*ASSIGNMENT*.
Once the line containing "Следовательно, вы создаете условия для" is found in the entries below, restate it and each following line word for word, stopping after the line containing "Вероятно, что патрули действительно".
** Opening INPUT DATA block **
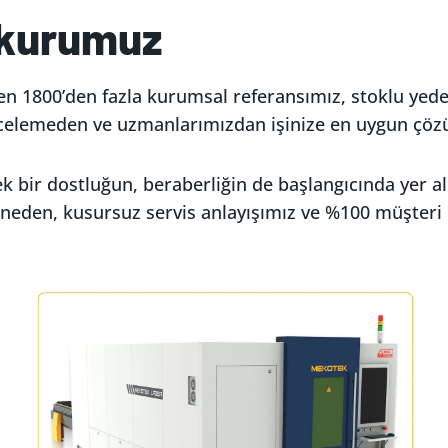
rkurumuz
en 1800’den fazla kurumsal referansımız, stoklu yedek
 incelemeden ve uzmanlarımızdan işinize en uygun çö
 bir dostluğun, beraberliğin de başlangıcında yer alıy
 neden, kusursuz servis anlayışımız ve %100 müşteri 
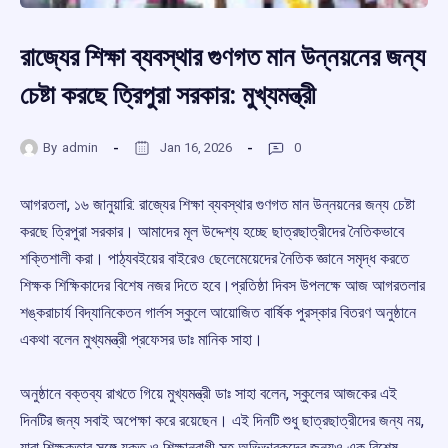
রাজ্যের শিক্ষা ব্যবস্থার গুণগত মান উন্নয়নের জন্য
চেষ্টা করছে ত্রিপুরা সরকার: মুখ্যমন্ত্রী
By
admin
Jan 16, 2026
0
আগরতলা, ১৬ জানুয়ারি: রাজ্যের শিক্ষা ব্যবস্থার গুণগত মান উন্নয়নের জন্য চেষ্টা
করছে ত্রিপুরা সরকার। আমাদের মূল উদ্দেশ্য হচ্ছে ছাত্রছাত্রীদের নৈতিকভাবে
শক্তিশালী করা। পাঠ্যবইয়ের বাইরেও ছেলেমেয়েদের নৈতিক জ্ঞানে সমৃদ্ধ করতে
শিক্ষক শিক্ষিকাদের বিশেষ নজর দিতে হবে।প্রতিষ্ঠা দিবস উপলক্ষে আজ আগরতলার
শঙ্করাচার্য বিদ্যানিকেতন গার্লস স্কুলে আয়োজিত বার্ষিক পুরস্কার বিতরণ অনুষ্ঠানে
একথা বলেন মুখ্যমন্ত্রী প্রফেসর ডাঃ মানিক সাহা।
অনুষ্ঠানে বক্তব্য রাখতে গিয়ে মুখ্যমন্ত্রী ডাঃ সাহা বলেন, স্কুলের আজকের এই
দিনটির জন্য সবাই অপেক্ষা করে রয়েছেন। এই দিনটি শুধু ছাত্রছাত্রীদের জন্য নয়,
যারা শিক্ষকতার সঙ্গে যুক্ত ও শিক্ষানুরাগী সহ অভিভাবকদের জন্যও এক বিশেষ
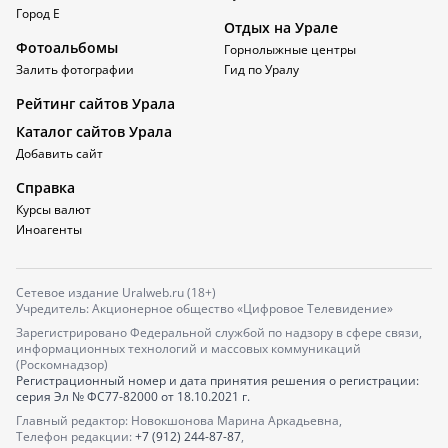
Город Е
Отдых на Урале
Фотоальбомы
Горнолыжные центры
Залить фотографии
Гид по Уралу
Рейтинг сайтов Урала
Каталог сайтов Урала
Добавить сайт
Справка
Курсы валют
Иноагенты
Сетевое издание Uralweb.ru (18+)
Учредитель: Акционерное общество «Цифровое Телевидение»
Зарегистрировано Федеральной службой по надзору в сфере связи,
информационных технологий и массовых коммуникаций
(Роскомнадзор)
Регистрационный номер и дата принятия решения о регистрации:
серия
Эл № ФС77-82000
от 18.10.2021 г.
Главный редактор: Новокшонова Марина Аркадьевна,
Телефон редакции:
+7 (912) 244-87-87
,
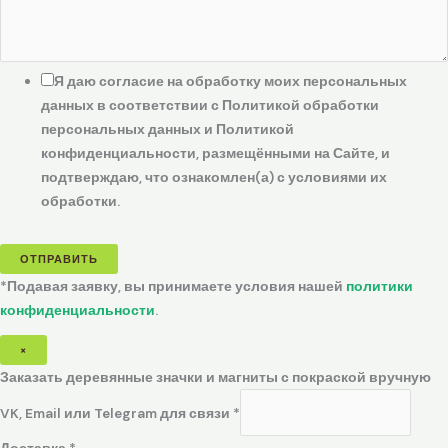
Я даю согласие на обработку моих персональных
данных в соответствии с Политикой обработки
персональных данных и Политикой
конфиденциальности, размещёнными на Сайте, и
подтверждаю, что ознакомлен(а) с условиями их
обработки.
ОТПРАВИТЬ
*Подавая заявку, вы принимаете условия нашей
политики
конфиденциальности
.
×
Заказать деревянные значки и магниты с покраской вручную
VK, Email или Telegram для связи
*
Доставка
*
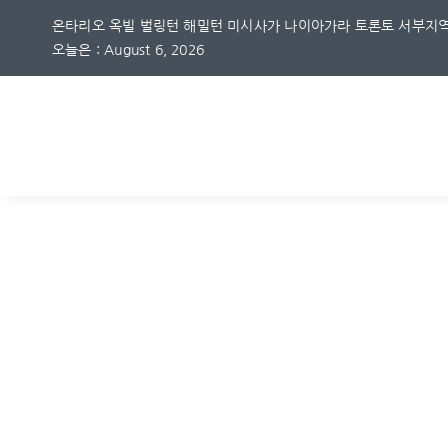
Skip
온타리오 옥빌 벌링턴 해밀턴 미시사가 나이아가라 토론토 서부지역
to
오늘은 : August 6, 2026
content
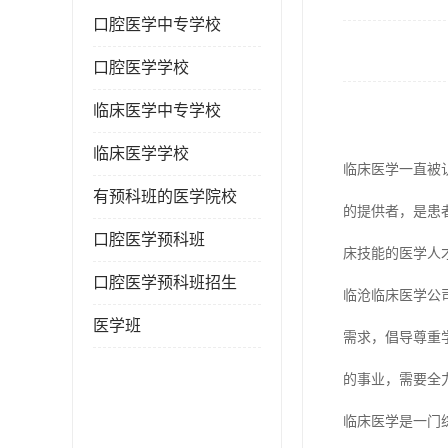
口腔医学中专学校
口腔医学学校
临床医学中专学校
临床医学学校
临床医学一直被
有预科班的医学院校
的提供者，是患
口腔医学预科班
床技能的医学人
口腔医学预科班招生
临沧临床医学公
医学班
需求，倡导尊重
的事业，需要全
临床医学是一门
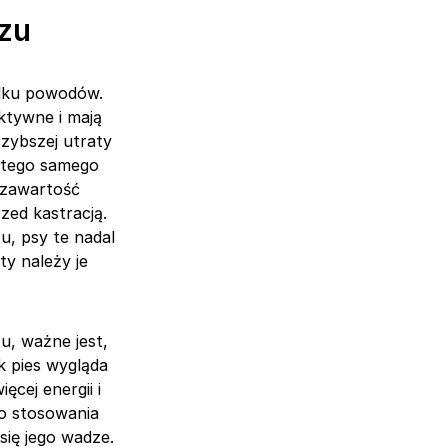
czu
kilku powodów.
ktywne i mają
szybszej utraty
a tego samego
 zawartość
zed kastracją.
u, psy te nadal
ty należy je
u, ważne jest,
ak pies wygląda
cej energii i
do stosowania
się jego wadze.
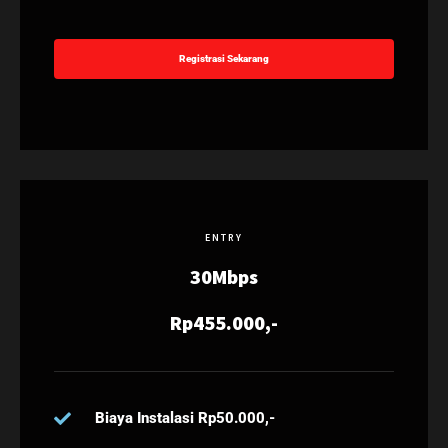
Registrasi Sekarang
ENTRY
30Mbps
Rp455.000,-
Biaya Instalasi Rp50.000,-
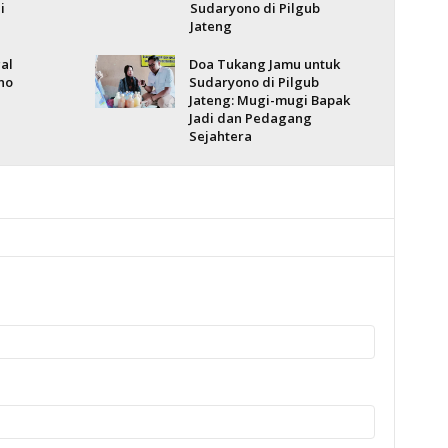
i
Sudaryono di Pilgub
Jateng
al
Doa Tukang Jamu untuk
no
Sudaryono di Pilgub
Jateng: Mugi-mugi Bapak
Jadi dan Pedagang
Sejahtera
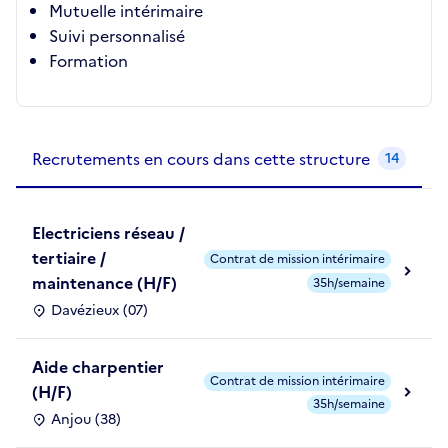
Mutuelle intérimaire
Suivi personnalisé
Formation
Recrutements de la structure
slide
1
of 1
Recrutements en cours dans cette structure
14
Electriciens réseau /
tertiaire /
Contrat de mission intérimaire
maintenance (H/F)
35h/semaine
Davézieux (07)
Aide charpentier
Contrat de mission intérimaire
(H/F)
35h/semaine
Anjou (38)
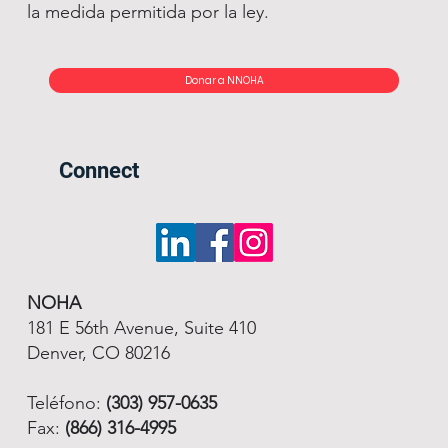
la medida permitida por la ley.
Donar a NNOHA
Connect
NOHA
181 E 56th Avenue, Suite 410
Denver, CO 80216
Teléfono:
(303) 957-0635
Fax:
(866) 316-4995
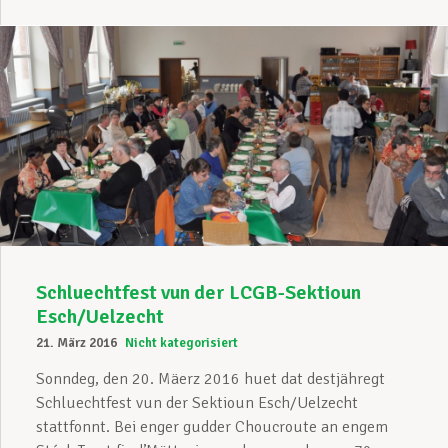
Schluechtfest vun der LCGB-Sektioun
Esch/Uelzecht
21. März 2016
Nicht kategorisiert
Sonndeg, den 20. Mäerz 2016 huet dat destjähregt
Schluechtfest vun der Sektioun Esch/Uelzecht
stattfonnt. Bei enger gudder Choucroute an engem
** Closing INPUT DATA block **
** Opening INPUT DATA block **
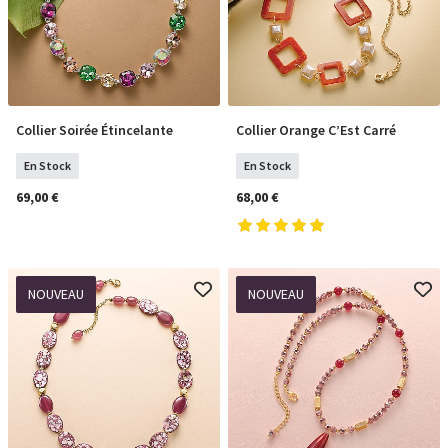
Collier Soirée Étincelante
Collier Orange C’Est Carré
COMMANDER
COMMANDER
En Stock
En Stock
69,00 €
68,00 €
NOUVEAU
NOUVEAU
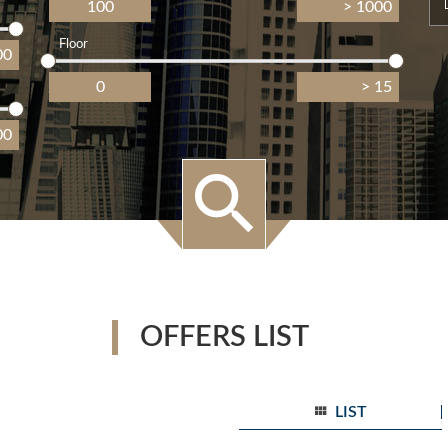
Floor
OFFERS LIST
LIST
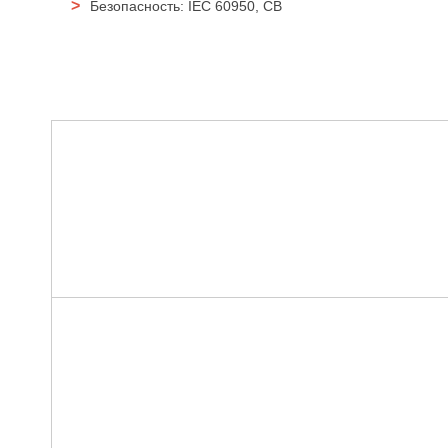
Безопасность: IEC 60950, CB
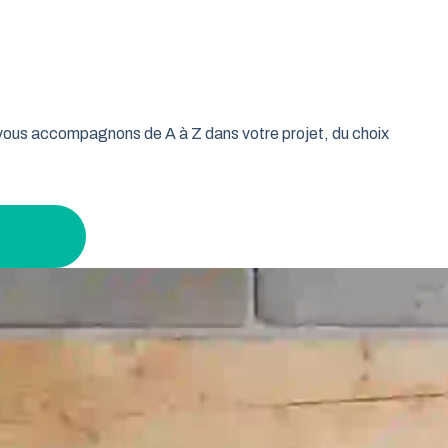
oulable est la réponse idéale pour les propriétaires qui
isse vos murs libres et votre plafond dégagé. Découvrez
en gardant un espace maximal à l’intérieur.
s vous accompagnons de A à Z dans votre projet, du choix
** Closing INPUT DATA block **
** Opening INPUT DATA block **
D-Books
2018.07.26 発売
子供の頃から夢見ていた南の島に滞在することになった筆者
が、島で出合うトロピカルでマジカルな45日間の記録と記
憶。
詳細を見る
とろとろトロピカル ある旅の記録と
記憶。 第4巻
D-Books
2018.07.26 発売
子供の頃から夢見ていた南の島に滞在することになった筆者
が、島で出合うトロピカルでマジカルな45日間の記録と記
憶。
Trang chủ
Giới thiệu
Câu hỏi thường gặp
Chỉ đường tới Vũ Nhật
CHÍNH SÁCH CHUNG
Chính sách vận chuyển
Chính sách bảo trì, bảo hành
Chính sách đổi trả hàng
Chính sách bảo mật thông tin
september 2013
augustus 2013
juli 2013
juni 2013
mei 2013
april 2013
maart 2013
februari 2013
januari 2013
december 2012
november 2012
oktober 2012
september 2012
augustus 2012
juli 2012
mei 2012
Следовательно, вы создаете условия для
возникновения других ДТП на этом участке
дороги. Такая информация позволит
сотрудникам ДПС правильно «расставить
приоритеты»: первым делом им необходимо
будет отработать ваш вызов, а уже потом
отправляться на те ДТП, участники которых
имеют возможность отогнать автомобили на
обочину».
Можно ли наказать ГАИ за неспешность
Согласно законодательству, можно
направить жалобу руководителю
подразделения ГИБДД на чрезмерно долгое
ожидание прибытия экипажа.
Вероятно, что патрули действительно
** Closing INPUT DATA block **
*SOLUTION FOR THIS PROBLEM*.
Следовательно, вы создаете условия для
возникновения других ДТП на этом участке
дороги. Такая информация позволит
сотрудникам ДПС правильно «расставить
приоритеты»: первым делом им необходимо
будет отработать ваш вызов, а уже потом
отправляться на те ДТП, участники которых
имеют возможность отогнать автомобили на
обочину».
Можно ли наказать ГАИ за неспешность
Согласно законодательству, можно
направить жалобу руководителю
подразделения ГИБДД на чрезмерно долгое
ожидание прибытия экипажа.
Вероятно, что патрули действительно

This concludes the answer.